MegaSpider : a pattern based web data extractor, template maker and web site cloner. that scrap web pages and handle fields specified by the user, and navigate over several links in the web sites contents based on a set of patterns roles specified by the user. The scrapped data are stored in a database , JPA based data access layer.
MegaSpider is based on a well defined MetaModel that present in a high level the abstract presentation of a web site, it focus on the generic composition of web sites. ![MegaSpider Class Diagram](MSpider/Mspider Model.png?raw=true "MegaSpider Class Diagram") How to use it :
Define the sitemap : your web site and URL pattern that you want to navigate to,link between them, and their fields that you want to scrap. then start the engine. example : In this example we bootstrap Database by storing 'http://www.stackoverflow.com' sitemap as a sample , we just focus on question/answer/vote/comment/tag fields .
// Create website instance
String host = "http://www.stackoverflow.com";
Website website = new Website(host);
// Create urls pattern
URLPattern questionsHome = URLPattern.builder().withWebsite(website).withUrlPattern("/questions").withUrlName("HomePage").withContentStatic(false)
.build();
URLPattern nextQuestionsPage = URLPattern.builder().withWebsite(website).withUrlPattern("/questions\\?page=[0-9]+&sort=newest").withUrlName("NextPage")
.withContentStatic(false).build();
URLPattern questionPage = URLPattern.builder().withWebsite(website).withUrlPattern("/questions/[0-9]+/.+").withUrlName("QuestionPage")

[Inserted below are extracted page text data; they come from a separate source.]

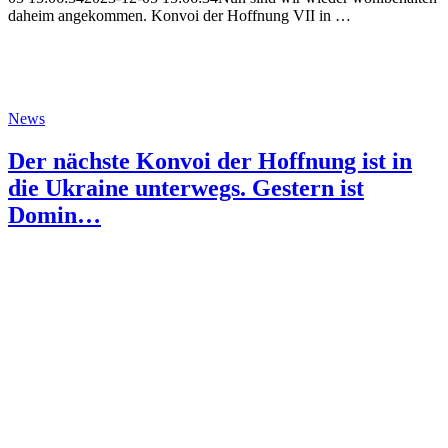
daheim angekommen. Konvoi der Hoffnung VII in …
News
Der nächste Konvoi der Hoffnung ist in
die Ukraine unterwegs. Gestern ist
Domin…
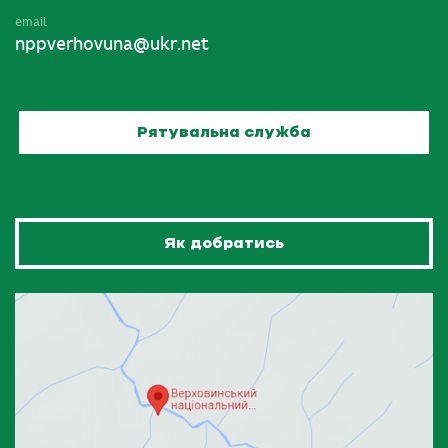
email
nppverhovuna@ukr.net
Рятувальна служба
Як добратись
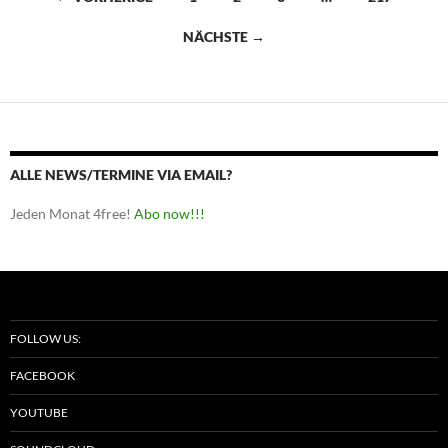
NÄCHSTE →
ALLE NEWS/TERMINE VIA EMAIL?
Jeden Monat 4free!
Abo now!!!
FOLLOW US:
FACEBOOK
YOUTUBE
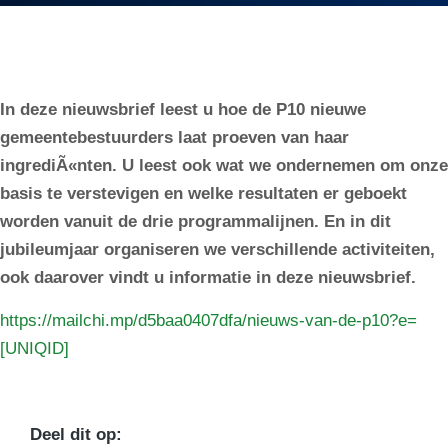
In deze nieuwsbrief leest u hoe de P10 nieuwe
gemeentebestuurders laat proeven van haar
ingrediÃ«nten. U leest ook wat we ondernemen om onze
basis te verstevigen en welke resultaten er geboekt
worden vanuit de drie programmalijnen. En in dit
jubileumjaar organiseren we verschillende activiteiten,
ook daarover vindt u informatie in deze nieuwsbrief.
https://mailchi.mp/d5baa0407dfa/nieuws-van-de-p10?e=
[UNIQID]
Deel dit op:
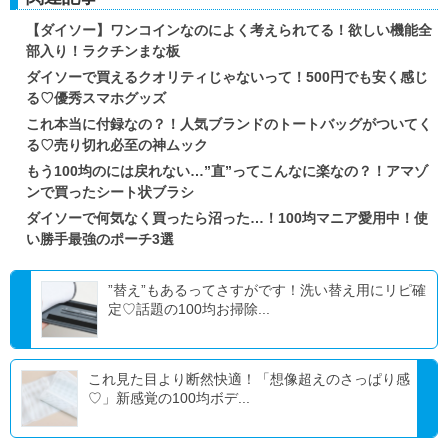
【ダイソー】ワンコインなのによく考えられてる！欲しい機能全
部入り！ラクチンまな板
ダイソーで買えるクオリティじゃないって！500円でも安く感じ
る♡優秀スマホグッズ
これ本当に付録なの？！人気ブランドのトートバッグがついてく
る♡売り切れ必至の神ムック
もう100均のには戻れない…”直”ってこんなに楽なの？！アマゾ
ンで買ったシート状ブラシ
ダイソーで何気なく買ったら沼った…！100均マニア愛用中！使
い勝手最強のポーチ3選
”替え”もあるってさすがです！洗い替え用にリピ確
定♡話題の100均お掃除...
これ見た目より断然快適！「想像超えのさっぱり感
♡」新感覚の100均ボデ...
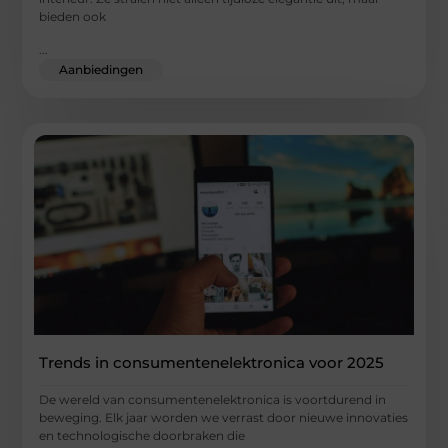
bieden ook
...
Aanbiedingen
Trends in consumentenelektronica voor 2025
De wereld van consumentenelektronica is voortdurend in
beweging. Elk jaar worden we verrast door nieuwe innovaties
en technologische doorbraken die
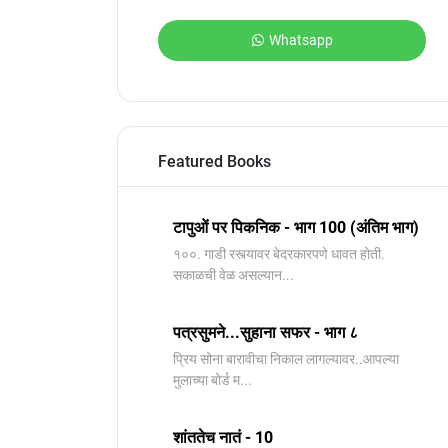
Whatsapp
Featured Books
टापुओं पर पिकनिक - भाग 100 (अंतिम भाग)
१००. गाडी रस्त्यावर बेदरकारपणे धावत होती.
सकाळची वेळ असल्यान...
पत्रसुमने...सुहाना सफर - भाग ८
प्रिय सोना बारावीचा निकाल लागल्यावर..आपल्या
मुलाच्या बोर्ड म...
शांततेच नातं - 10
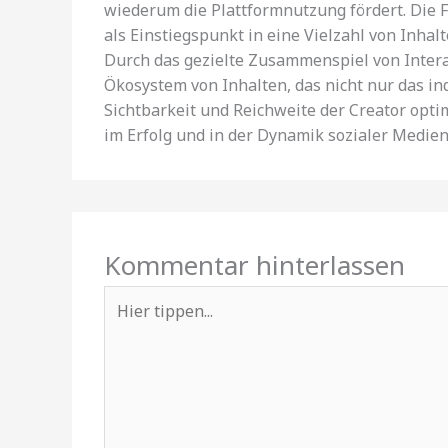
wiederum die Plattformnutzung fördert. Die 
als Einstiegspunkt in eine Vielzahl von Inhalt
Durch das gezielte Zusammenspiel von Inter
Ökosystem von Inhalten, das nicht nur das in
Sichtbarkeit und Reichweite der Creator optim
im Erfolg und in der Dynamik sozialer Medien
Kommentar hinterlassen
Hier
tippen...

.withContentStatic(true).build();
URLPattern excludedPat1 = URLPattern.builder().withUrlPattern("/questions\\?page=[0-9]{3,}&sort=newest").withExcludeFrom(website).build();
// questionsHome mapping links to others pattern pages
questionsHome.getNextUrls().add(questionPage);
questionsHome.getNextUrls().add(nextQuestionsPage);
// nextQuestionsPage mapping links to others pattern pages
nextQuestionsPage.getNextUrls().add(questionPage);
nextQuestionsPage.getNextUrls().add(nextQuestionsPage);
// Create a domain object model
DomainObjectModel questionModel = new DomainObjectModel(website, "Question");
// Create fields
Field titleField = new Field(questionModel, questionPage, QUESTION_TITLE_CSS_SELECTOR, "Title");
Field questionField = new Field(questionModel, questionPage, QUESTION_CSS_SELECTOR, QUESTION_BODY_CSS_SELECTOR, "Question");
Field answerField = new Field(questionModel, questionPage, ANSWER_CSS_SELECTOR, ANSWER_BODY_CSS_SELECTOR, "Answer");
Field commentOfAnswerField = new Field(questionModel, questionPage, ANSWER_COMMENT_CSS_SELECTOR, "CommentOfAnswer");
Field voteOfAnswerField = new Field(questionModel, questionPage, ANSWER_VOTE_CSS_SELECTOR, "VoteOfAnswer");
Field isAcceptedAnswerField = new Field(questionModel, questionPage, ANSWER_IS_ACCEPTED_CSS_SELECTOR, "isAcceptedOfAnswer");
Field tagsField = new Field(questionModel, questionPage, TAG_CSS_SELECTOR, "Tags");
answerField.setManyElements(true);
commentOfAnswerField.setManyElements(true);
tagsField.setManyElements(true);
tagsField.setSelectorForParentElement(true);
// attach field to the domain model
questionModel.getFields().add(titleField);
questionModel.getFields().add(questionField);
questionModel.getFields().add(tagsField);
questionModel.getFields().add(answerField);// we didn't add
// commentOfAnswerField and
// isAcceptedAnswerField and
// voteOfAnswerField because
// they belong to the field
// answer
// attach subfields to their parent
commentOfAnswerField.setParentField(answerField);
answerField.getSubFields().add(commentOfAnswerField);
voteOfAnswerField.setParentField(answerField);
answerField.getSubFields().add(voteOfAnswerField);
isAcceptedAnswerField.setParentField(answerField);
answerField.getSubFields().add(isAcceptedAnswerField);
// Add fields to urls pattern
questionPage.getFields().add(titleField);
questionPage.getFields().add(tagsField);
questionPage.getFields().add(questionField);
questionPage.getFields().add(answerField);
// add urls to the web site
website.setStartPage(questionsHome.getUrlPattern());
website.getPatterns().add(questionsHome);
website.getPatterns().add(nextQuestionsPage);
website.getPatterns().add(questionPage);
// add excluded urls to the web site
website.getExcludedPatterns().add(excludedPat1);
// add Domain object model to the web site
website.getObjectModels().add(questionModel);
// save website
websiteDao.persist(website);
//Create engine and start data extraction
Engine engine = new Engine(website);
engine.start();
-Navigate over URLs of a web site based on a set predefined URLPatterns.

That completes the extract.